INSTRUCTIONS TO FOLLOW:
Each line from the first line of the entries through the line holding "специалистов, расширения сети" is to be restated word for word; nothing else, and no picture, belongs in the answer.
SOURCE MATERIAL START
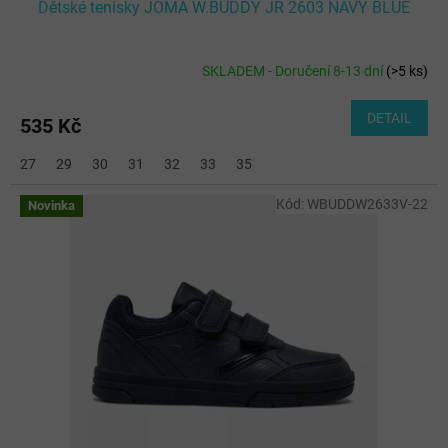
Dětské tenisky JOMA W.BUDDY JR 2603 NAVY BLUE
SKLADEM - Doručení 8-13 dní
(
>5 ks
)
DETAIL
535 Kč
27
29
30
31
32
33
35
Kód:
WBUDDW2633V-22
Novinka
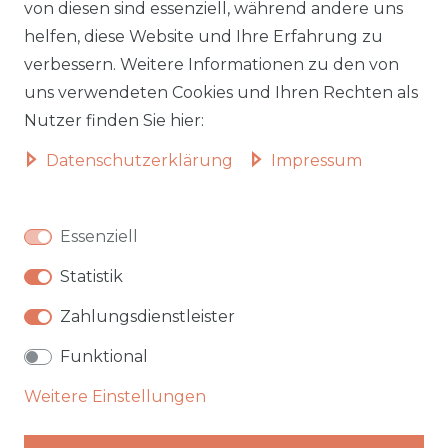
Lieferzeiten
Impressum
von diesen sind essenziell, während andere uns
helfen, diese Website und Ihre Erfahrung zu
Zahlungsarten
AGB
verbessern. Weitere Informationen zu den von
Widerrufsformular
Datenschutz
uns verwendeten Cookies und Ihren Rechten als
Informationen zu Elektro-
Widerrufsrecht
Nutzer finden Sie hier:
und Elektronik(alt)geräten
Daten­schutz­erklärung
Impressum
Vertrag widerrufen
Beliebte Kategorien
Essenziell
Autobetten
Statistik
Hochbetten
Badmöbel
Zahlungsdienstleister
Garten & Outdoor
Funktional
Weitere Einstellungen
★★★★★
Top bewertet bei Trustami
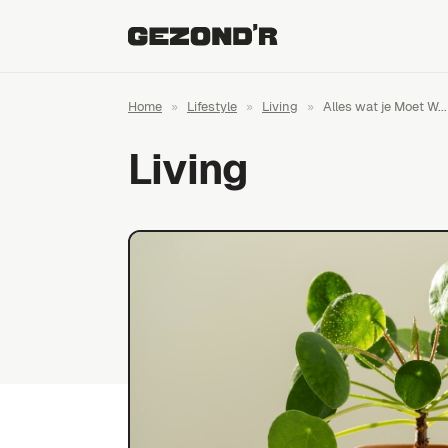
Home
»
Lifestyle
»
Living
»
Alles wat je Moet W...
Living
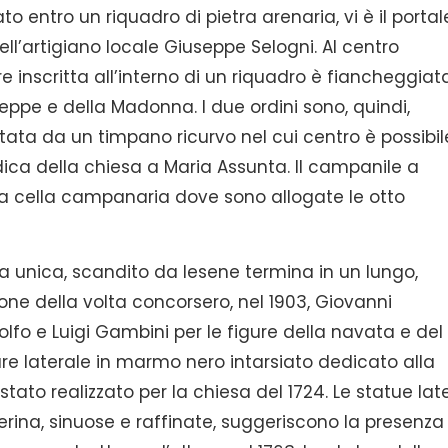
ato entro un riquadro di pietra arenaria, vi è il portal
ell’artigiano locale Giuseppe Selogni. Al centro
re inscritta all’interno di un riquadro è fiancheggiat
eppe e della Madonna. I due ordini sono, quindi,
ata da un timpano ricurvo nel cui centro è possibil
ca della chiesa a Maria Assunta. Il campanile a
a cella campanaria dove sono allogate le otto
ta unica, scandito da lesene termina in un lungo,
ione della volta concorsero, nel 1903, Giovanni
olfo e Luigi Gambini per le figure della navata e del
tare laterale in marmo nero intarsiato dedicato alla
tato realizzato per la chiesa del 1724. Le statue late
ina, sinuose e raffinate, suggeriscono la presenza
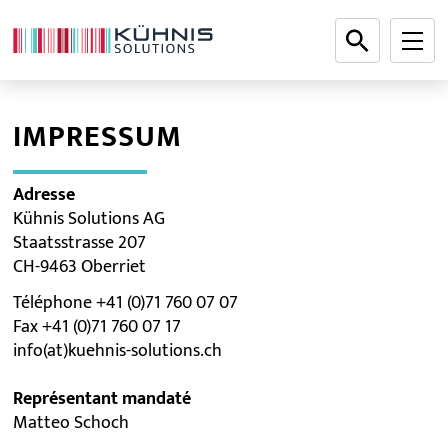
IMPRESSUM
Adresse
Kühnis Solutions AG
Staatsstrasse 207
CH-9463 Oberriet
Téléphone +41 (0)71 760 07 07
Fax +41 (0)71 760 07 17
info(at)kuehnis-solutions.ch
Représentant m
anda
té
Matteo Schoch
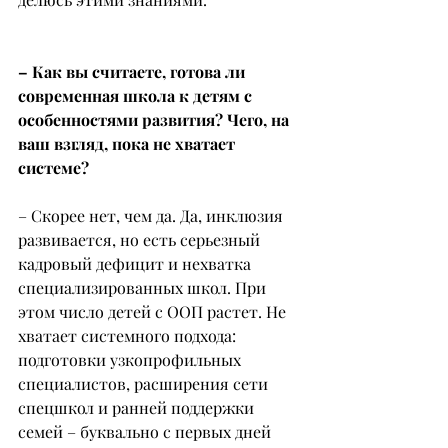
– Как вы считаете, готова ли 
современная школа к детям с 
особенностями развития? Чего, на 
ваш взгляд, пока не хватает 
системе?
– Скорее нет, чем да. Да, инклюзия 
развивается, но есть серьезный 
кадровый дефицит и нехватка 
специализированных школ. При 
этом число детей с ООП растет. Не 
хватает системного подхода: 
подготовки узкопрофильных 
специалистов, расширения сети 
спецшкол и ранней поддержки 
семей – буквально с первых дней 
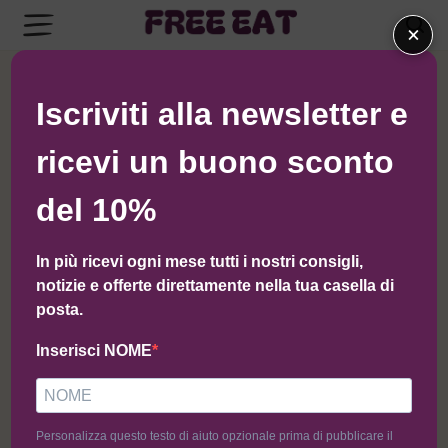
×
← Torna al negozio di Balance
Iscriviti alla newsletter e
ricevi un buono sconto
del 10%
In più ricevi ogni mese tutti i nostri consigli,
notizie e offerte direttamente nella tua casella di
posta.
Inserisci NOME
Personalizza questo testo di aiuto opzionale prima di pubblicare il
SOURCE MATERIAL END
EXERCISE OUTPUT:
Dětské tenisky JOMA W.BUDDY JR 2603 NAVY BLUE
SKLADEM - Doručení 8-13 dní
(
>5 ks
)
DETAIL
535 Kč
27
29
30
31
32
33
35
Kód:
WBUDDW2633V-22
Novinka
Lieferzeiten
Impressum
von diesen sind essenziell, während andere uns
helfen, diese Website und Ihre Erfahrung zu
Zahlungsarten
AGB
verbessern. Weitere Informationen zu den von
Widerrufsformular
Datenschutz
uns verwendeten Cookies und Ihren Rechten als
Informationen zu Elektro-
Widerrufsrecht
Nutzer finden Sie hier:
und Elektronik(alt)geräten
Daten­schutz­erklärung
Impressum
Vertrag widerrufen
Beliebte Kategorien
Essenziell
Autobetten
Statistik
Hochbetten
Badmöbel
Zahlungsdienstleister
Garten & Outdoor
Funktional
Weitere Einstellungen
★★★★★
Top bewertet bei Trustami
Home
»
Lifestyle
»
Living
»
Alles wat je Moet W...
Living
ato entro un riquadro di pietra arenaria, vi è il portal
ell’artigiano locale Giuseppe Selogni. Al centro
re inscritta all’interno di un riquadro è fiancheggiat
eppe e della Madonna. I due ordini sono, quindi,
ata da un timpano ricurvo nel cui centro è possibil
ca della chiesa a Maria Assunta. Il campanile a
a cella campanaria dove sono allogate le otto
ta unica, scandito da lesene termina in un lungo,
ione della volta concorsero, nel 1903, Giovanni
olfo e Luigi Gambini per le figure della navata e del
tare laterale in marmo nero intarsiato dedicato alla
tato realizzato per la chiesa del 1724. Le statue late
ina, sinuose e raffinate, suggeriscono la presenza
IMPRESSUM
Adresse
Kühnis Solutions AG
Staatsstrasse 207
CH-9463 Oberriet
Téléphone +41 (0)71 760 07 07
Fax +41 (0)71 760 07 17
info(at)kuehnis-solutions.ch
Représentant m
anda
té
Matteo Schoch
– Как вы считаете, готова ли 
современная школа к детям с 
особенностями развития? Чего, на 
ваш взгляд, пока не хватает 
системе?
– Скорее нет, чем да. Да, инклюзия 
развивается, но есть серьезный 
кадровый дефицит и нехватка 
специализированных школ. При 
этом число детей с ООП растет. Не 
хватает системного подхода: 
подготовки узкопрофильных 
специалистов, расширения сети 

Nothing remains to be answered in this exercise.